We recommend settings half_model=True, which on the tested GPU (Quadro RTX 3000) reduces memory consumption from 12GB to 7GB while the effect in benchmarks is negligible (±0.1 percentages points in different sets, generally below standard error)
- class bio_embeddings.embed.ProtTransXLNetUniRef100Embedder(**kwargs)[source]¶
ProtTrans-XLNet-UniRef100 Embedder (ProtXLNet)
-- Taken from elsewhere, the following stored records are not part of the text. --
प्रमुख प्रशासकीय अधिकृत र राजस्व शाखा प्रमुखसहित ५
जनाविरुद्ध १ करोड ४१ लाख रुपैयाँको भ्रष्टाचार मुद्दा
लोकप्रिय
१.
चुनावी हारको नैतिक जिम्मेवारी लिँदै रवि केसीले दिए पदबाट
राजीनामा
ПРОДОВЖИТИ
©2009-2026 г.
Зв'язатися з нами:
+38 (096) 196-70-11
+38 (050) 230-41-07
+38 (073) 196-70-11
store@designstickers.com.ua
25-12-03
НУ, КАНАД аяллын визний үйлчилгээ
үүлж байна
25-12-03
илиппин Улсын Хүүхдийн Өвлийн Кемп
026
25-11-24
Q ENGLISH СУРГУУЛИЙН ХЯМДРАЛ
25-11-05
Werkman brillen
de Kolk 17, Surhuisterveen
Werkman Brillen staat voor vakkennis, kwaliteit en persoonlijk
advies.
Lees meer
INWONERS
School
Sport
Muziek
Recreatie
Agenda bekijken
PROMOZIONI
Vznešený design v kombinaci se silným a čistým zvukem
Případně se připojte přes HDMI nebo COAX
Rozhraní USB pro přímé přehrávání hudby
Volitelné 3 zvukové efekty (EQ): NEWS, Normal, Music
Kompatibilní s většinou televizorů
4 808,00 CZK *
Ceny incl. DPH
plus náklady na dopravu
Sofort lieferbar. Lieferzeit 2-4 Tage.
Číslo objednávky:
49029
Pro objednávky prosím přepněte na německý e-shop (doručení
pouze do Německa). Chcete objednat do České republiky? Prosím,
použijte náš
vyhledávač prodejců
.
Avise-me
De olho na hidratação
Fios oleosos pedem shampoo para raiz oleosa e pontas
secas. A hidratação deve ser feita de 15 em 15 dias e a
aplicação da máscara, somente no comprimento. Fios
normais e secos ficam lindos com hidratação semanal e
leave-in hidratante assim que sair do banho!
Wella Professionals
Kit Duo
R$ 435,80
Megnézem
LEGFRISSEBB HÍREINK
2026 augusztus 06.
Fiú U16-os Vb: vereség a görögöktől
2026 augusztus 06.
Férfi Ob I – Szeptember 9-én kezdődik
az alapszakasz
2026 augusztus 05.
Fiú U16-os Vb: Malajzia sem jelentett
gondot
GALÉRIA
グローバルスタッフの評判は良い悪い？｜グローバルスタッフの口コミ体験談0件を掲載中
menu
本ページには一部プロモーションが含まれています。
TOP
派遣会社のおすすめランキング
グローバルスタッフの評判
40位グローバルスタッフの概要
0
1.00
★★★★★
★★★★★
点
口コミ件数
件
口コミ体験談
Elnaggar, Ahmed, et al. “ProtTrans: Towards Cracking the Language of Life’s Code Through Self-Supervised Deep Learning and High Performance Computing.” arXiv preprint arXiv:2007.06225 (2020). https://arxiv.org/abs/2007.06225
- embed(sequence: str) numpy.ndarray [source]¶
Returns embedding for one sequence.
- Parameters
sequence – Valid amino acid sequence as String
- Returns
An embedding of the sequence.
- class bio_embeddings.embed.SeqVecEmbedder(warmup_rounds: int = 4, **kwargs)[source]¶
SeqVec Embedder
Heinzinger, Michael, et al. “Modeling aspects of the language of life through transfer-learning protein sequences.” BMC bioinformatics 20.1 (2019): 723. https://doi.org/10.1186/s12859-019-3220-8
- __init__(warmup_rounds: int = 4, **kwargs)[source]¶
Initialize Elmo embedder. Can define non-positional arguments for paths of files and other settings.
- Parameters
warmup_rounds – A sample sequence will be embedded this often to work around elmo’s non-determinism (https://github.com/allenai/allennlp/blob/v0.9.0/tutorials/how_to/elmo.md#notes-on-statefulness-and-non-determinism)
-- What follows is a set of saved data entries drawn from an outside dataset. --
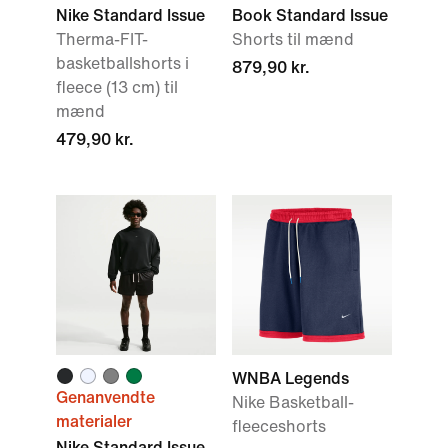
Nike Standard Issue
Book Standard Issue
Therma-FIT-
Shorts til mænd
basketballshorts i
879,90 kr.
fleece (13 cm) til
mænd
479,90 kr.
WNBA Legends
Genanvendte
Nike Basketball-
materialer
fleeceshorts
Nike Standard Issue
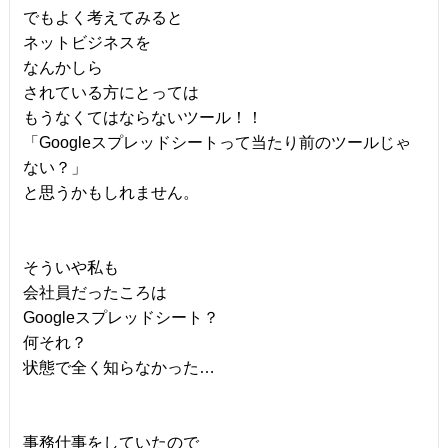
でもよく考えてみると
ネットビジネスを
なんかしら
されている方にとっては
もうなくてはならないツール！！
「Googleスプレッドシートって当たり前のツールじゃ
ない？」
と思うかもしれません。
そういや私も
会社員だったころは
Googleスプレッドシート？
何それ？
状態で全く知らなかった…
事務仕事をしていたので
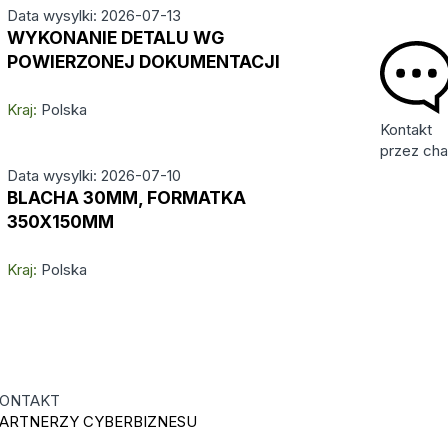
Data wysylki: 2026-07-13
WYKONANIE DETALU WG
POWIERZONEJ DOKUMENTACJI
Kraj:
Polska
Kontakt
przez cha
Data wysylki: 2026-07-10
BLACHA 30MM, FORMATKA
350X150MM
Kraj:
Polska
ONTAKT
ARTNERZY CYBERBIZNESU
weights_file – path of weights file
options_file – path of options file
model_directory – Alternative of weights_file/options_file
max_amino_acids – max # of amino acids to include in embed_many batches. Default: 15k AA
- class bio_embeddings.embed.UniRepEmbedder(device: Union[None, str, torch.device] = None, **kwargs)[source]¶
UniRep Embedder
Alley, E.C., Khimulya, G., Biswas, S. et al. Unified rational protein engineering with sequence-based deep representation learning. Nat Methods 16, 1315–1322 (2019). https://doi.org/10.1038/s41592-019-0598-1
We use a reimplementation of unirep:
Ma, Eric, and Arkadij Kummer. “Reimplementing Unirep in JAX.” bioRxiv (2020). https://doi.org/10.1101/2020.05.11.088344
- __init__(device: Union[None, str, torch.device] = None, **kwargs)[source]¶
Initializer accepts location of a pre-trained model and options
- class bio_embeddings.embed.Word2VecEmbedder(**kwargs)[source]¶
- __init__(**kwargs)[source]¶
- Parameters
model_file – path of model file. If not supplied, will be downloaded.